Sen. Orrin G. Hatch walked back his comments from last week that supporters of the 2010 health care law commonly known as “Obamacare” were “the stupidest, dumbass people” he had ever met.
The comment was “a poorly worded joke” that was “not reflective of my actual feelings towards my friends on the other side,” Hatch said in a statement Friday, NPR reported.
“While I occasionally slip up, I believe that my legislative record reflects my commitment to bipartisanship and civility much more than my flippant, off-the-cuff comment,” he said.
The 83-year-old Utah Republican, who is retiring at the end of his term next year, was delivering remarks about the GOP tax code overhaul at the American Enterprise Institute last Thursday when he shifted gears to torch the Affordable Care Act.
“[We] finally did away with the individual mandate tax that was established under that wonderful bill called Obamacare,” Hatch said. “Now, if you didn’t catch on, I was being very sarcastic. That was the stupidest, dumbass bill that I’ve ever seen.”
Same goes for the people who championed the law, he said.
“Some of you may have loved it. If you do, you are one of the stupidest, dumbass people I’ve ever met,” Hatch added. “There are a lot of them up there on Capitol Hill from time to time.”
The new Republican tax law eliminated the individual mandate to have health coverage, a key feature of Obamacare.
Yet most Americans don’t know that the individual mandate was repealed, the latest Health Tracking Poll from the Kaiser Family Foundation found.
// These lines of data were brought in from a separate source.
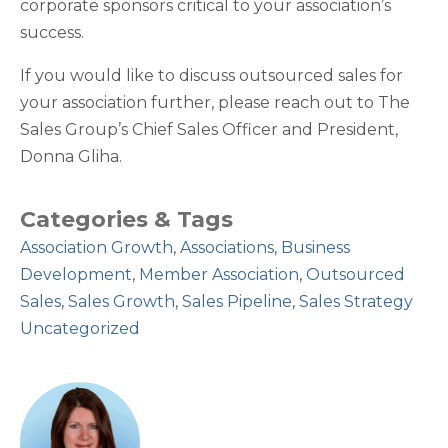
corporate sponsors critical to your association’s
success.
If you would like to discuss outsourced sales for
your association further, please reach out to The
Sales Group’s Chief Sales Officer and President,
Donna Gliha.
Categories & Tags
Association Growth
,
Associations
,
Business
Development
,
Member Association
,
Outsourced
Sales
,
Sales Growth
,
Sales Pipeline
,
Sales Strategy
Uncategorized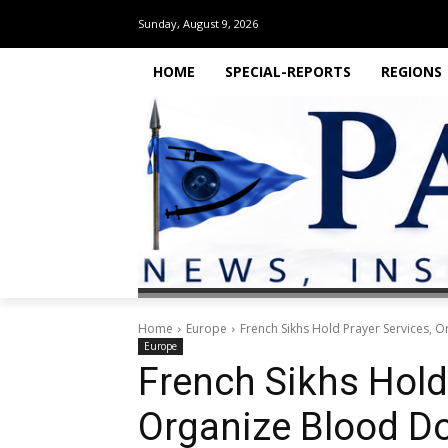
Sunday, August 9, 2026
HOME
SPECIAL-REPORTS
REGIONS
Home
Europe
French Sikhs Hold Prayer Services, O
Europe
French Sikhs Hold
Organize Blood Do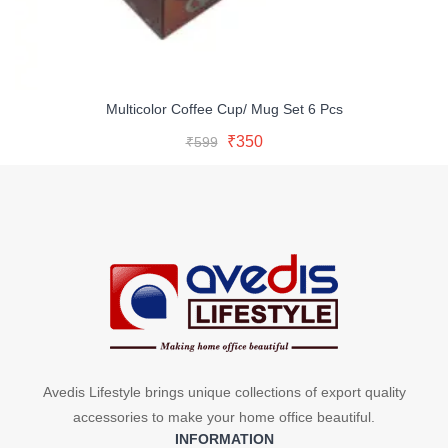
Multicolor Coffee Cup/ Mug Set 6 Pcs
Original
Current
Read More
Original
Current
₹
350
₹
599
price
price
Buy Now
price
price
was:
is:
was:
is:
₹599.
₹350.
₹599.
₹350.
Avedis Lifestyle brings unique collections of export quality
accessories to make your home office beautiful.
INFORMATION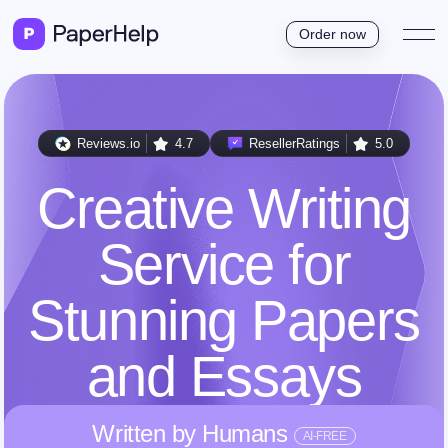
Order now
Reviews.io
4.7
ResellerRatings
5.0
Creative Writing
Service for
Stunning Papers
and Essays
Written by Humans
AI-FREE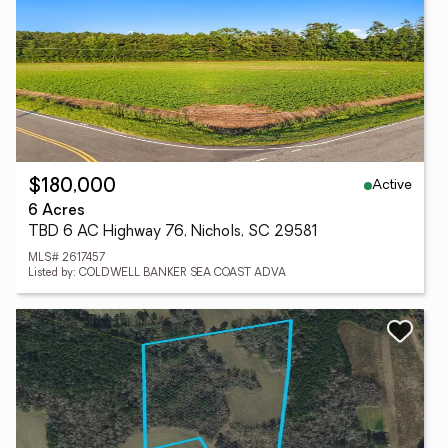
Active
$180,000
6 Acres
TBD 6 AC Highway 76, Nichols, SC 29581
MLS# 2617457
Listed by: COLDWELL BANKER SEA COAST ADVA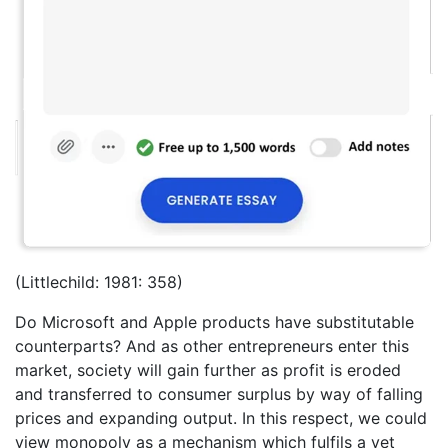
(Littlechild: 1981: 358)
Do Microsoft and Apple products have substitutable
counterparts? And as other entrepreneurs enter this
market, society will gain further as profit is eroded
and transferred to consumer surplus by way of falling
prices and expanding output. In this respect, we could
view monopoly as a mechanism which fulfils a yet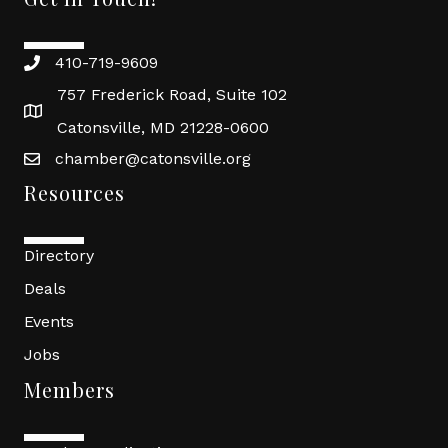
410-719-9609
757 Frederick Road, Suite 102
Catonsville, MD 21228-0600
chamber@catonsville.org
Resources
Directory
Deals
Events
Jobs
Members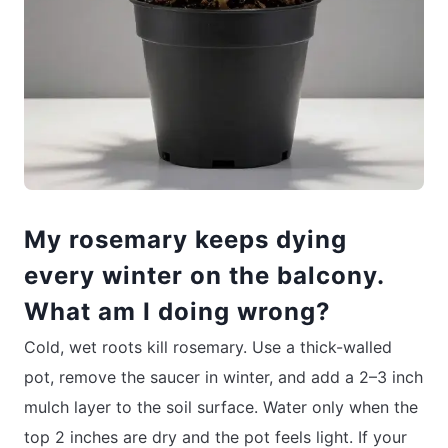
My rosemary keeps dying
every winter on the balcony.
What am I doing wrong?
Cold, wet roots kill rosemary. Use a thick-walled
pot, remove the saucer in winter, and add a 2–3 inch
mulch layer to the soil surface. Water only when the
top 2 inches are dry and the pot feels light. If your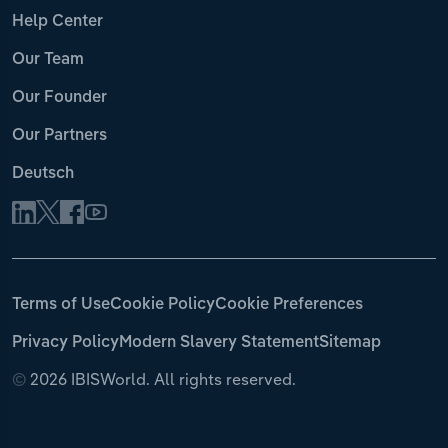
Help Center
Our Team
Our Founder
Our Partners
Deutsch
Terms of Use
Cookie Policy
Cookie Preferences
Privacy Policy
Modern Slavery Statement
Sitemap
©
2026 IBISWorld. All rights reserved.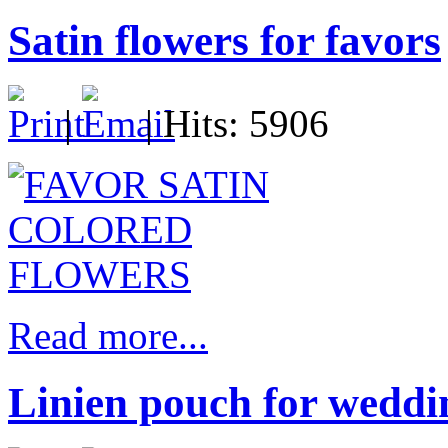
Satin flowers for favors
|
| Hits: 5906
Read more...
Linien pouch for weddi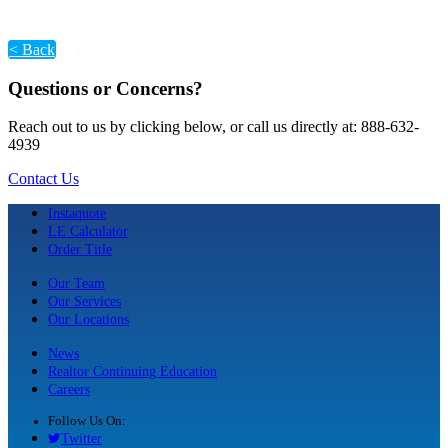
< Back
Questions or Concerns?
Reach out to us by clicking below, or call us directly at: 888-632-
4939
Contact Us
Instaquote
LE Calculator
Order Title
Our Team
Our Services
Our Locations
News
Realtor Continuing Education
Careers
Follow Us On:
Twitter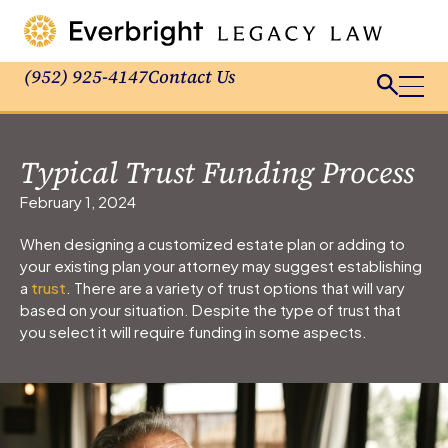
(952) 925-4147
Contact Us
Typical Trust Funding Process
February 1, 2024
When designing a customized estate plan or adding to
your existing plan your attorney may suggest establishing
a
trust
. There are a variety of trust options that will vary
based on your situation. Despite the type of trust that
you select it will require funding in some aspects.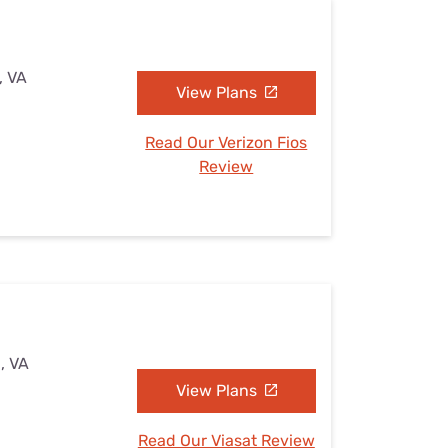
, VA
View Plans
Read Our Verizon Fios
Review
, VA
View Plans
Read Our Viasat Review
Most American adults, 54 percent, have a favorable view of Obamacare, the same poll found.
The provision’s repeal is part of an eight-year GOP crusade to dismantle the ACA, which Republicans were unable to achieve last year despite controlling both chambers of Congress and the White House.
Senate Majority Leader Mitch McConnell of Kentucky has signaled that health care repeal will not be on the legislative agenda in 2018 after it failed to pass in a Senate chamber where Republicans held a two-seat advantage. When Democratic Sen. Doug Jones of Alabama defeated his GOP opponent in the Alabama Senate special election in December, the math became even more grim for Republicans.
“Well we obviously were unable to completely repeal and replace with a 52-48 Senate,” McConnell said in December. “We’ll have to take a look at what that looks like with a 51-49 Senate. But I think we’ll probably move on to other issues.”